Diana Marculescu is a Professor of Electrical and Computer Engineering at Carnegie Mellon University. She received her Dipl. Ing. degree in Computer Science from "Politehnica" University of Bucharest, Romania in 1991 and her Ph.D. in Computer Engineering from University of Southern California in 1998. She is the recipient of a National Science Foundation Faculty Career Award (2000-2004), an ACM-SIGDA Technical Leadership Award (2003), the Carnegie Institute of Technology George Tallman Ladd Research Award (2004), an ACM-SIGDA Distinguished Service Award (2010), and Best Paper Awards from IEEE Asia South-Pacific Design Automation Conference (ASPDAC 2005), IEEE International Conference on Computer Design (ICCD 2008), International Symposium on Quality of Electronic Design (ISQED 2009), and IEEE Transactions on VLSI Systems (2011). Diana Marculescu was an IEEE-Circuits and Systems Society Distinguished Lecturer (2004-2005), the Chair of the ACM Special Interest Group on Design Automation (2005-2009) and is an ACM Distinguished Scientist and a Senior Member of IEEE. Her research interests include energy-, reliability-, and variability-aware computing and CAD for non-silicon applications.    

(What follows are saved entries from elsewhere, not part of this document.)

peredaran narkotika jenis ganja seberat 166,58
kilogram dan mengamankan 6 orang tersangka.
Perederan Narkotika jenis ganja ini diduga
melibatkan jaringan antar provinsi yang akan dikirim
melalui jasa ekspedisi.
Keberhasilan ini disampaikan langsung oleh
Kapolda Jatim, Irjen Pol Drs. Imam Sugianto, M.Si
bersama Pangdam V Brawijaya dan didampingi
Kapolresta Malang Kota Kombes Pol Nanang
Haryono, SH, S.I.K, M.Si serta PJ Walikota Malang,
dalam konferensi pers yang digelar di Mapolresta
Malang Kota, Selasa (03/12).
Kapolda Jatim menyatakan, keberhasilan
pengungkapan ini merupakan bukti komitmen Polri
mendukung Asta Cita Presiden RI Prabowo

Title of Talk: Sustainability in Computing and Beyond

How do natural systems endure and how is nature inherently renewable? Can we learn from the supreme engineer - nature - how to design systems that are either sustainable by themselves or aid in achieving true sustainability in man-made systems? Electronic system design has benefited from decades of reliable and predictable functionality, but this trend will likely slow down in future technology nodes. To support a path toward sustainable computing, a holistic approach toward addressing energy awareness, reliability, and variability at all the levels in the system is required. Furthermore, while design tools and methodologies for individual systems is relatively mature, the use of electronic systems in achieving sustainable cyberphysical aids for engineered systems is still emerging. This talk will discuss our work on achieving superior performance and power efficiency for silicon systems in the presence of challenges induced by manufacturing process uncertainties and will unravel unexpected applications of classic EDA tool sets to the design and analysis of large scale, renewable energy generation and distribution.